(Nanowerk News) The use of photoluminescent substances in the realm of information security is increasingly attracting attention. Various anti-counterfeiting modalities, including watermarks, two-dimensional codes, and luminous printing, have been innovatively developed. Nonetheless, the common use of monochromatic fluorescent materials has presented considerable challenges because of their susceptibility to counterfeiting.
An ensemble of researchers from the Suzhou Institute of Biomedical Engineering and Technology (SIBET), in association with the Chinese Academy of Sciences, has pioneered the development of glow-in-colour nanocomposite materials. This feat was achieved through direct hydrothermal techniques, using silanes as luminescent precursors for the synthesis of silicon-based compounds, then finding applications in the field of information security.
The results of the investigation are disclosed in Journal of Chemical Engineering (“Multi-Color Room-temperature Fluorescent Silicon-Nanodot Based Nanocomposites with silane tuning and applications for 5D information encryption”).
Materials that exhibit room temperature fluorescence (RTP) have found a wide range of applications in bioimaging, information security, and lighting, mainly attributed to their unique glow characteristics.
Lead researcher, DONG Wenfei, noted that traditional synthesis methodologies mostly use inorganic compounds containing rare earth ions or precious metal complexes to achieve glow. This approach, however, invariably results in substantial biological toxicity and an expensive synthesis process.
As DONG explains, two conditions are integral to a successful synthesis: effective crossing of the exciplex between systems and a structurally rigid framework that ensures the excited triplet state of the exciplex remains stable.

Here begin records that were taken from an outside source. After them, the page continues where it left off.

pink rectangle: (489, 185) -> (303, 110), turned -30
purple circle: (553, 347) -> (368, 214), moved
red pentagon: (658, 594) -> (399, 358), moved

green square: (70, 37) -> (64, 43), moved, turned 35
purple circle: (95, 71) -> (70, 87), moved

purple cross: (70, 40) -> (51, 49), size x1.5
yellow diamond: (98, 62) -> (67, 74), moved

With this in mind, the researchers chose 3-Aminopropyl triethoxysilane (APTES) and N-(3-(Trimethoxysilyl)propyl)ethylenediamine (DAMO) as sources of silicon, incorporating urea as an additional precursor. This selection led to the creation of optically stable cyan and yellow RTP materials, respectively.

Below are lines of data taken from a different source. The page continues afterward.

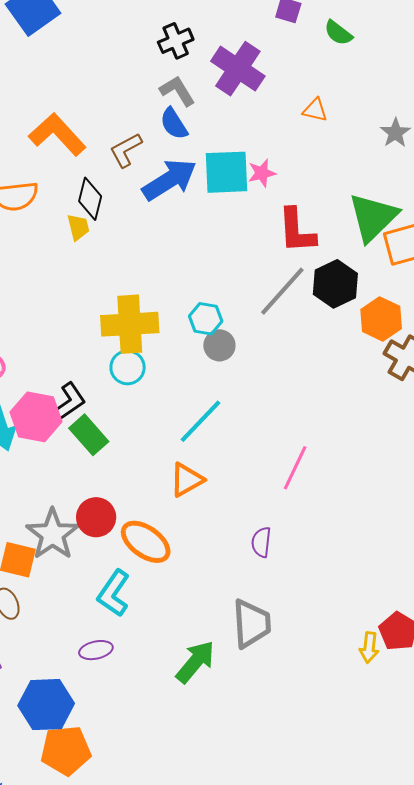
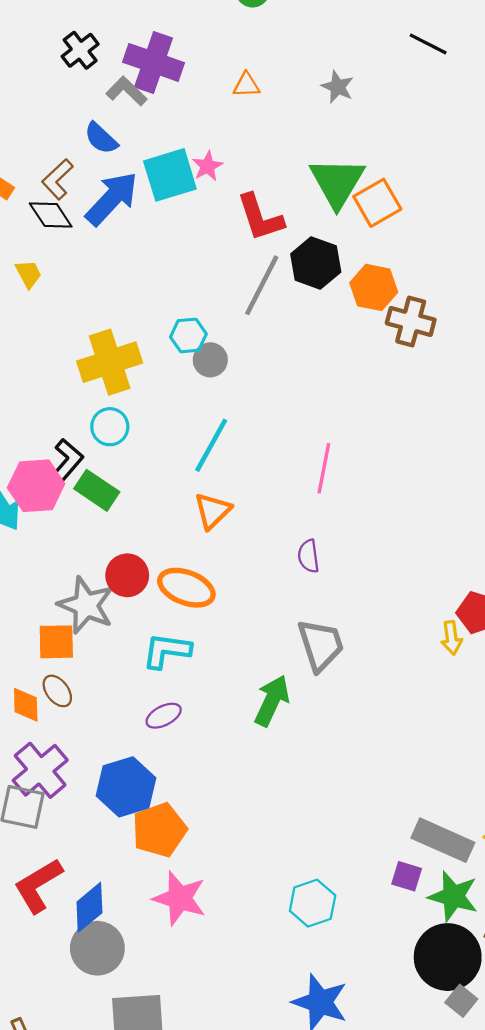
gray L-shape: (177, 91) -> (126, 91), moved
black diamond: (90, 199) -> (51, 215), moved, turned -33
cyan circle: (128, 367) -> (110, 427), moved
cyan L-shape: (114, 593) -> (167, 651), turned 78

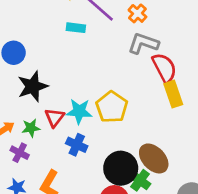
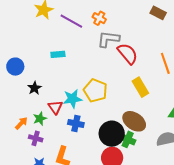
cyan rectangle: (76, 28) -> (58, 54), moved
black star: (33, 86) -> (34, 88), size x0.6
yellow rectangle: (173, 94) -> (140, 87), moved

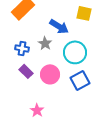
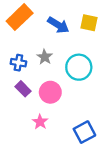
blue arrow: (59, 26) -> (58, 25), moved
blue square: (80, 80) -> (84, 132), moved
pink star: (37, 110) -> (40, 122), moved

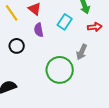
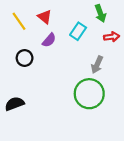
purple semicircle: (39, 30) -> (49, 40), turned -128
green circle: (60, 70) -> (89, 94), moved

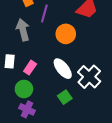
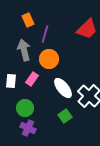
orange circle: (66, 34) -> (49, 59), moved
pink rectangle: (30, 68) -> (32, 79), moved

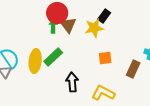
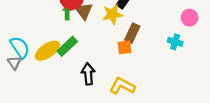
yellow ellipse: (35, 61) -> (47, 51), turned 50
brown rectangle: (133, 69) -> (132, 33), moved

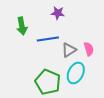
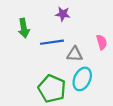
pink semicircle: (89, 49) -> (102, 42), moved
gray triangle: (69, 50) -> (75, 54), turned 35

The fabrication process employs a one-step hydrothermal technique, which not only effectively avoids the drawbacks associated with the two-step method but also easily generates nanodots in-situ and embeds them in the matrix.

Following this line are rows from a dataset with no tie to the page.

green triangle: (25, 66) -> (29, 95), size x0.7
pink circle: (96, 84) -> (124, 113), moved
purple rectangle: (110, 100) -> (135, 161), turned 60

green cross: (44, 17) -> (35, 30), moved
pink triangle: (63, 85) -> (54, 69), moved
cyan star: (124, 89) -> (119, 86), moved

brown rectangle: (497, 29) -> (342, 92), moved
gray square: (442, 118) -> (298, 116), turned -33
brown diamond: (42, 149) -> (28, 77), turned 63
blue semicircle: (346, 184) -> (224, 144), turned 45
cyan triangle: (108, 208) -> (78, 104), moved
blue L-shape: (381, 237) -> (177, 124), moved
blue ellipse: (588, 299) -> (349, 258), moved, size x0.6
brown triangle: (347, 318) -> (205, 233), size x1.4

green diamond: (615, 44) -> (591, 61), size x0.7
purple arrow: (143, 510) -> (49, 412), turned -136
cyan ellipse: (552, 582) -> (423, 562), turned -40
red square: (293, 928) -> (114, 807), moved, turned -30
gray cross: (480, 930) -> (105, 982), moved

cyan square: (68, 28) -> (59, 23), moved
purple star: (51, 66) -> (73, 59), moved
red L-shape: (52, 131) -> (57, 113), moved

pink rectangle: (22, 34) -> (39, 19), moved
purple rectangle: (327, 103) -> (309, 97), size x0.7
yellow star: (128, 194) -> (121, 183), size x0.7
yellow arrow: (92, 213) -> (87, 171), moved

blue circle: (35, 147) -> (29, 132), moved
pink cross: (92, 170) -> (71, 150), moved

The resulting anti-counterfeiting strategy promises sophisticated encryption scenarios. Here, only interference information can be obtained in ultraviolet and incandescent irradiation modes. Thus, filters become essential to accurately decipher encrypted content, thereby providing superior concealment of the correct information.
Dr. ZAN Minghui, corresponding author of the study, noted that their approach is widely applicable. This standard methodology underscores the potential of silane in constructing multi-functional phosphorescent materials, offering new design principles for synthesizing colorful incandescent materials.
Ultimately, this research underscores the feasibility of silane as a means of creating multi-colored fluorescent materials. It also offers innovative design principles and insights for fabricating silicon-based incandescent materials for pioneering applications.